How I became very important

London: city of importance and important people. It was at the end of the last century that I realised I might not be important enough in the city of my birth. It was then that I saw a small card displayed in my local supermarket. It said:

FEEL IMPORTANT

THE SOCIETY OF IMPORTANT PEOPLE MEETS MONTHLY

I checked the date and they were meeting the next day a few miles from me. I was free that evening, as unimportant people often are, and I made my way down the broken streets to the venue.

When I walked into the brightly lit room, there were about nine or ten people sitting in a circle. One of them rose to meet me. He told me his name was Clive and he was the leader of the group. Before this he had not been an important person.

"Congratulations on becoming to become important."

The evening unfolded and soon it became clear that, while some group members felt more important than others, everyone had gained a functioning level of self-worth from the group. I ended up volunteering to look after the keys to the room we met in. As I walked back home, I clutched the cold metal in my pocket. I was now an important person, to at least ten people.

The next day, I woke early and soon set to work on how my fellow members of the society could feel more important. The internet was just beginning back then and I came up with a scheme where each member of the group could have their own web page onto which pictures could be easily added. The group members liked the idea and I soon worked out a way to send messages between pages. It was the year 2000 and I had invented Facebook. I was now a very important person although I did not realise it yet.

The group continued to meet above Frequent Fryers Fried Chicken in Bow and, through use of the website, our residual sense of our own importance began to grow.
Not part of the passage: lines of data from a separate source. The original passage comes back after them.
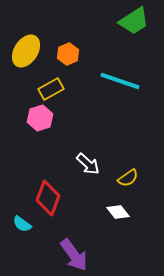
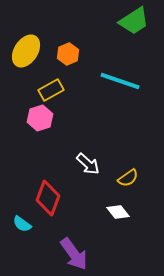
yellow rectangle: moved 1 px down
purple arrow: moved 1 px up
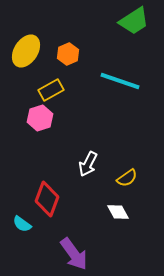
white arrow: rotated 75 degrees clockwise
yellow semicircle: moved 1 px left
red diamond: moved 1 px left, 1 px down
white diamond: rotated 10 degrees clockwise
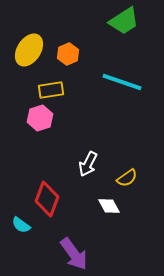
green trapezoid: moved 10 px left
yellow ellipse: moved 3 px right, 1 px up
cyan line: moved 2 px right, 1 px down
yellow rectangle: rotated 20 degrees clockwise
white diamond: moved 9 px left, 6 px up
cyan semicircle: moved 1 px left, 1 px down
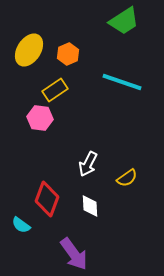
yellow rectangle: moved 4 px right; rotated 25 degrees counterclockwise
pink hexagon: rotated 25 degrees clockwise
white diamond: moved 19 px left; rotated 25 degrees clockwise
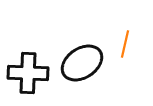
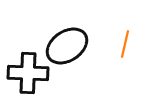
black ellipse: moved 15 px left, 17 px up
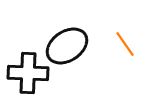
orange line: rotated 48 degrees counterclockwise
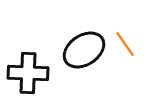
black ellipse: moved 17 px right, 4 px down
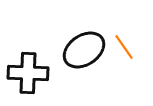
orange line: moved 1 px left, 3 px down
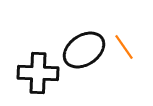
black cross: moved 10 px right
Soon we were swapping photographs and exchanging messages like it was 2009. Once again, it was only the year 2000 and Mark Zuckerberg was probably playing Pokemon somewhere near New York.

Clive had starting wearing cravats and driving a red car. Another group member had got a promotion at work and was considering standing as a school governor. Everyone was generally feeling very important.
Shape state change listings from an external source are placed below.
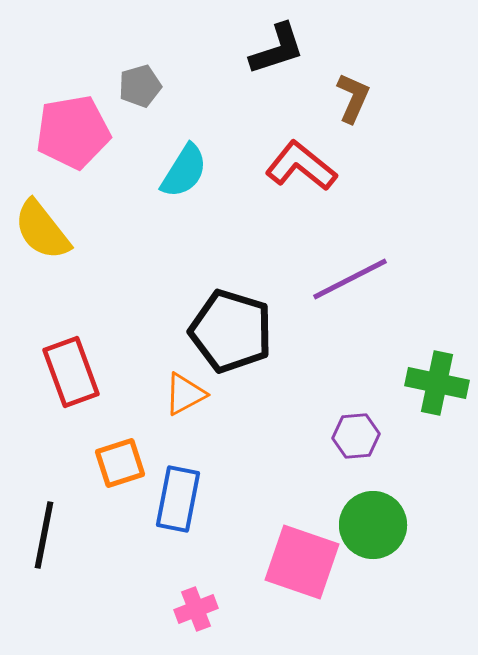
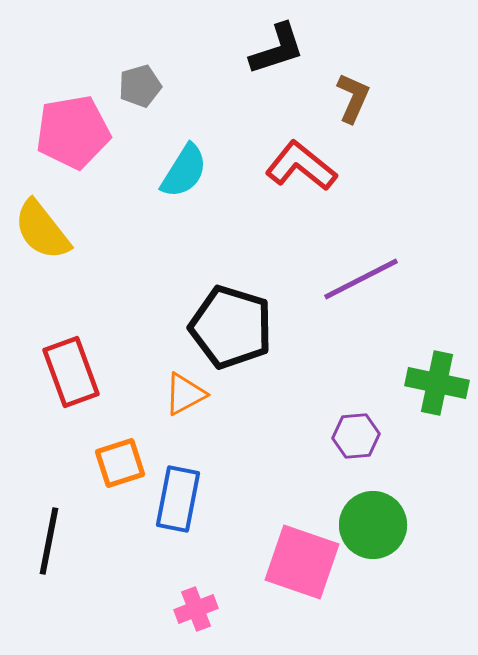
purple line: moved 11 px right
black pentagon: moved 4 px up
black line: moved 5 px right, 6 px down
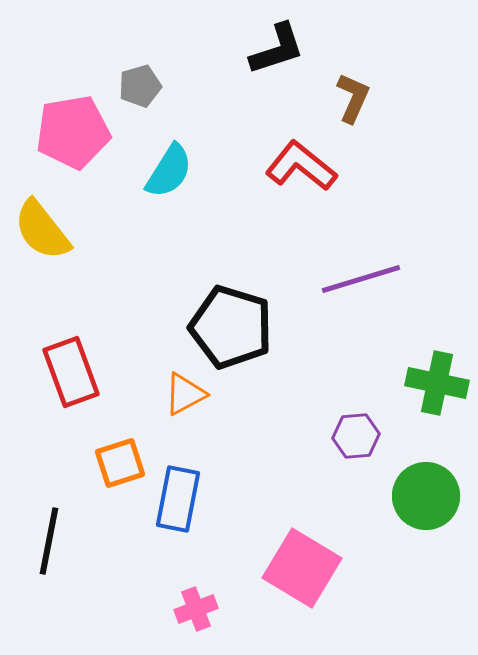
cyan semicircle: moved 15 px left
purple line: rotated 10 degrees clockwise
green circle: moved 53 px right, 29 px up
pink square: moved 6 px down; rotated 12 degrees clockwise
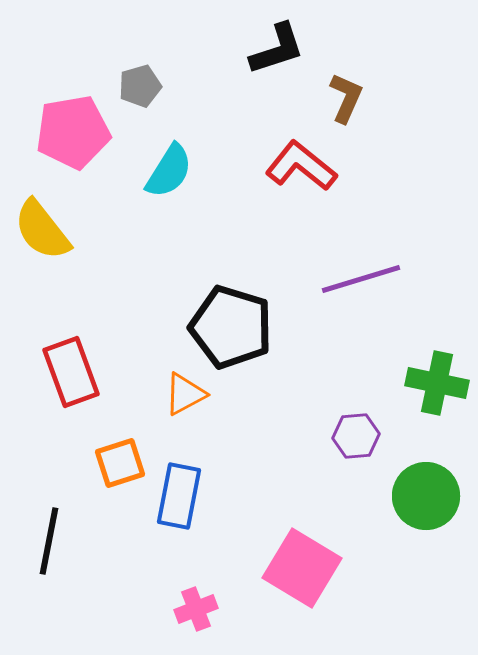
brown L-shape: moved 7 px left
blue rectangle: moved 1 px right, 3 px up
It was time for the next step. Our new found sense of importance had to be expressed and we had to let the world know we really mattered now. I came up with the idea or maybe Clive. We were to hire the Conway Hall and give a public lecture. It would be written by the group but delivered by only one of us. After a show of hands, I was chosen. The lecture was to be given the next month. I started to feel really important.

As the day of the lecture approached, the excitement in the group could be felt. We left confidence boosting messages on each other's web pages and I am sure we also used to send each other amusing pictures of cats as well. The title of the lecture was to be, ominously, "The Importance of Being ..."

The day arrived. Clive drove up outside the Conway Hall in his red car. I showed up clutching a paper folder of notes. The lecture went well although the audience contained only the group itself and a couple of strangers. At the end of the evening Clive made a big announcement. He said that the group was now going to dissolve as it had achieved its goal. I was shocked but accepted it.

I was back on my own again, but this time with a slowly diminishing sense of importance. I took to pacing around my home and then the streets around it. One evening, about three months after the lecture, I walked past the original place for our meetings. I could see a faint glow from the top of the building. I let myself in, walked up the stairs and opened the door. To my horror, there was the Society of Important People meeting as normal. By now everyone's sense of self-worth was so high that some were wearing expensive suits and had grown beards.

I demanded an explanation. Clive had sold the Facebook idea to, well, probably Facebook and one of the conditions had been that I would leave the group and be written out of its records.

I was outraged but secretly thrilled. I was now a more important person than I could ever have hoped to have been and I gratefully closed the door, went down the steps and made my way home.